▶ What you need to do
Locate the string "each" in the listing below. Copy every line where it is found.

▶ Supplied data
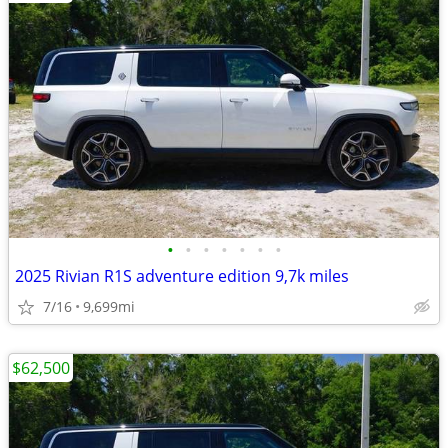
•
•
•
•
•
•
•
2025 Rivian R1S adventure edition 9,7k miles
7/16
9,699mi
$62,500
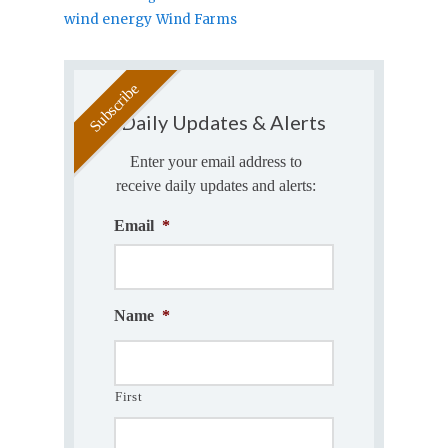
wind energy
Wind Farms
Daily Updates & Alerts
Enter your email address to
receive daily updates and alerts:
Email
*
Name
*
First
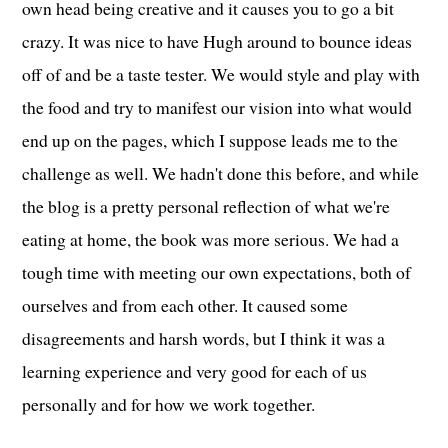
own head being creative and it causes you to go a bit
crazy. It was nice to have Hugh around to bounce ideas
off of and be a taste tester. We would style and play with
the food and try to manifest our vision into what would
end up on the pages, which I suppose leads me to the
challenge as well. We hadn't done this before, and while
the blog is a pretty personal reflection of what we're
eating at home, the book was more serious. We had a
tough time with meeting our own expectations, both of
ourselves and from each other. It caused some
disagreements and harsh words, but I think it was a
learning experience and very good for each of us
personally and for how we work together.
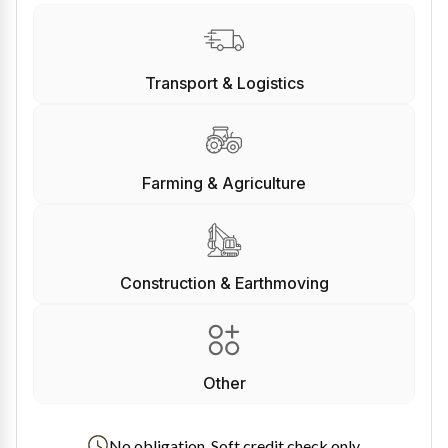
Transport & Logistics
Farming & Agriculture
Construction & Earthmoving
Other
No obligation. Soft credit check only.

▶ Response area
ourselves and from each other. It caused some
learning experience and very good for each of us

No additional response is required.